ECLI:NL:RVS:2023:3596
Raad van State
- Hoger beroep
- Rechtspraak.nl
Hoger beroep tegen verlenging overdracht vreemdeling aan Italië
Op 1 september 2022 heeft de staatssecretaris van Justitie en Veiligheid de termijn voor de overdracht van de vreemdeling aan Italië met achttien maanden verlengd. De vreemdeling heeft hiertegen beroep ingesteld bij de rechtbank Den Haag, zittingsplaats Arnhem. Bij uitspraak van 12 december 2022 verklaarde de rechtbank zich onbevoegd om van het beroep kennis te nemen. De vreemdeling, vertegenwoordigd door mr. M.J.A. Rinkes, heeft hoger beroep ingesteld tegen deze uitspraak.
De Afdeling bestuursrechtspraak van de Raad van State heeft in deze zaak de rechtsvraag beantwoord die in de enige grief is opgeworpen. De Afdeling concludeert dat de verlenging van de termijn voor de overdracht van de vreemdeling aan Italië een besluit is in de zin van artikel 1:3, eerste lid, van de Algemene wet bestuursrecht (Awb). Dit betekent dat de rechtbank bevoegd is om van het beroep tegen de verlenging kennis te nemen. De grief van de vreemdeling slaagt, en het hoger beroep wordt gegrond verklaard.
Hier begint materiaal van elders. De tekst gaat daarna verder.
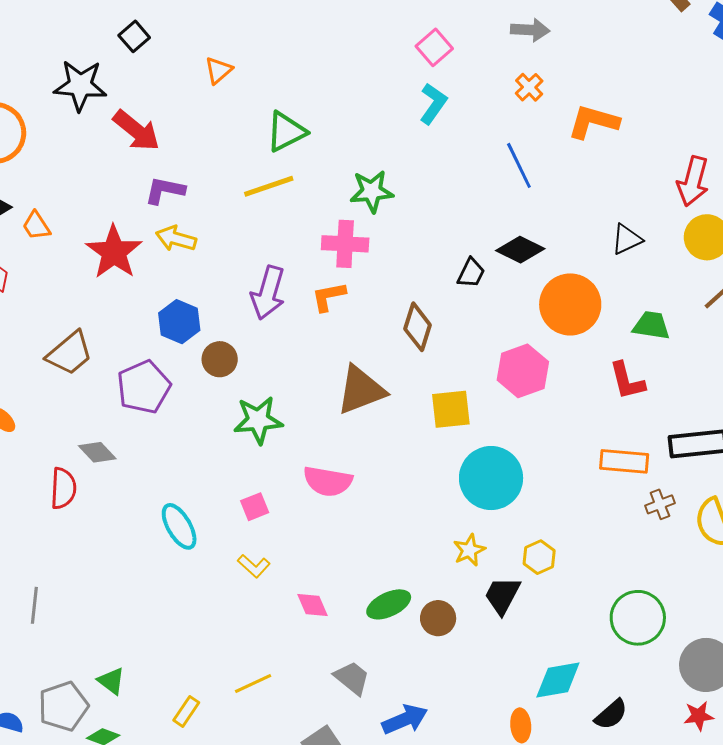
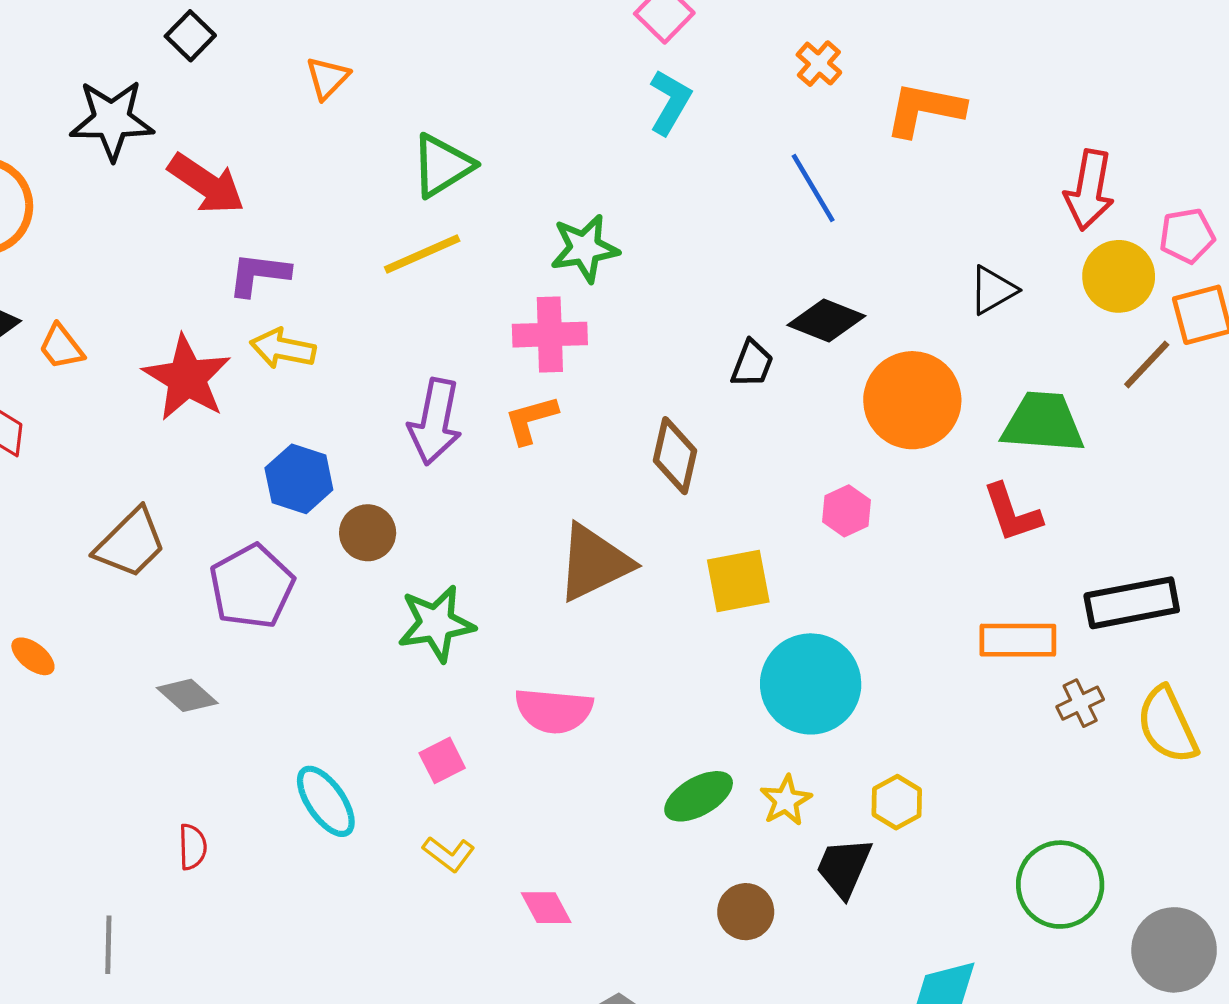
green trapezoid: (651, 325) -> (1043, 423), size x1.4
pink hexagon: (523, 371) -> (846, 511), size x0.6
red semicircle: (63, 488) -> (193, 847), moved, size x0.7
green ellipse: (389, 604) -> (699, 796), moved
De Afdeling vernietigt de uitspraak van de rechtbank en wijst de zaak terug naar de rechtbank voor verdere behandeling, waarbij het oordeel van de Afdeling in deze uitspraak in acht moet worden genomen. Tevens wordt de staatssecretaris van Justitie en Veiligheid veroordeeld tot vergoeding van de proceskosten van de vreemdeling, die in verband met de behandeling van het hoger beroep zijn gemaakt, tot een bedrag van € 837,00, geheel toe te rekenen aan door een derde beroepsmatig verleende rechtsbijstand. De uitspraak is gedaan op 26 september 2023.